Dolce & Gabbana’s Next Generation of Design Talents
Works from Dolce & Gabbana’s Gen D show, from left: enameled vessels by Jie Wu and a crab-shaped mosaic table by Mestiz. Photographs courtesy of Dolce & Gabbana.

The Italian fashion brand Dolce & Gabbana’s second annual Gen D project reflects the company’s commitment to supporting young talent both within and beyond the fashion world. For the ambitious group exhibition, the house enlisted the Italian curator Federica Sala to pair 10 international designers with sixteen Italian craft workshops. Among the resulting pieces are interesting stylistic and cultural mash-ups like the Chinese designer Jie Wu’s wild, squiggly vessels, which feature Chinese and Sicilian good-luck motifs and are coated in classical Venetian enamel.
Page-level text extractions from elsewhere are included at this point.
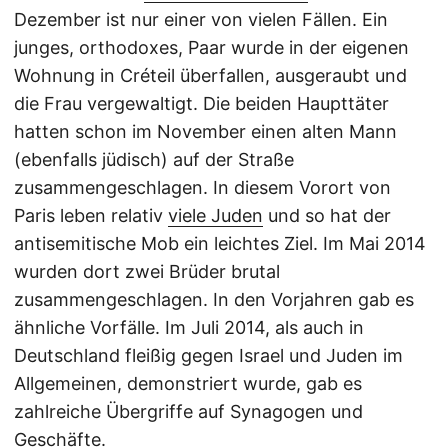
Dezember ist nur einer von vielen Fällen. Ein
junges, orthodoxes, Paar wurde in der eigenen
Wohnung in Créteil überfallen, ausgeraubt und
die Frau vergewaltigt. Die beiden Haupttäter
hatten schon im November einen alten Mann
(ebenfalls jüdisch) auf der Straße
zusammengeschlagen. In diesem Vorort von
Paris leben relativ
viele Juden
und so hat der
antisemitische Mob ein leichtes Ziel. Im Mai 2014
wurden dort zwei Brüder brutal
zusammengeschlagen. In den Vorjahren gab es
ähnliche Vorfälle. Im Juli 2014, als auch in
Deutschland fleißig gegen Israel und Juden im
Allgemeinen, demonstriert wurde, gab es
zahlreiche Übergriffe auf Synagogen und
Geschäfte.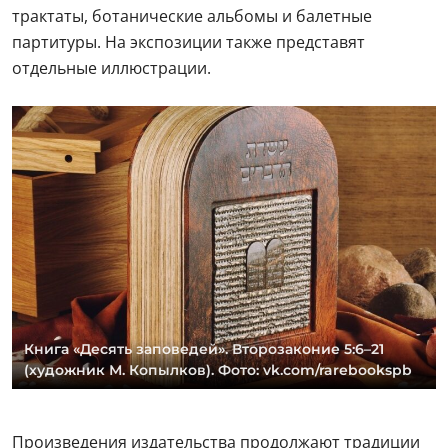
трактаты, ботанические альбомы и балетные
партитуры. На экспозиции также представят
отдельные иллюстрации.
Книга «Десять заповедей». Второзаконие 5:6–21
(художник М. Копылков). Фото: vk.com/rarebookspb
Произведения издательства продолжают традиции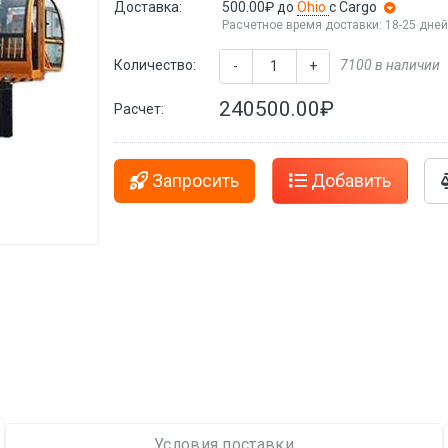
Доставка:
500.00₽
до
Ohio
с Cargo
Расчетное время доставки: 18-25 дне
Количество:
7100 в наличии
-
+
240500.00₽
Расчет:
Запросить
Добавить
Условия поставки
Two photos of Modernist architectural details, from the more than 3,000 images exhibited in Adam Štěch’s “Elements” show.
Two photos of Modernist architectural details, from the more than 3,000 images exhibited in Adam Štěch’s “Elements” show. Photograph by© Adam Štěch.

In a simple but memorable exhibition mounted in one of the tunnels that flanks Milan’s central train station, the Czech writer, curator and photographer Adam Štěch — along with his colleagues Matěj Činčera and Jan Kloss — displayed over 3,000 photos of details from famed Modernist homes and buildings. In shooting the photos, which he’s shared on his Instagram account, @okolo_architecture, over the years, Štěch focused on interiors and furnishings that were custom-made for each project by their architects. It was easy to get lost in the show, poring over doorknobs, stair rails and lamps from around the world.

Works from a show of furniture made from the acrylic-resin material Fenix.
Works from a show of furniture made from the acrylic-resin material Fenix. From left: a Ping-Pong table by Martinelli Venezia and a double-sided rocking chair by Zanellato/Bortotto. Photograph by Claudia Zalla.

The exhibition “Design Duo Double Feature,” also curated by Federica Sala, was a thoughtful example of a materials brand commissioning designers to show off the potential of its products: The six pieces in the show were all made from the acrylic-resin surface material Fenix and designed by up-and-coming Italian studios like Cara \ Davide, Mist-O and Zanellato/Bortotto. A standout was the Match table by Martinelli Venezia, a circular two-tone Ping-Pong table whose “net” is formed from a tenting of its top.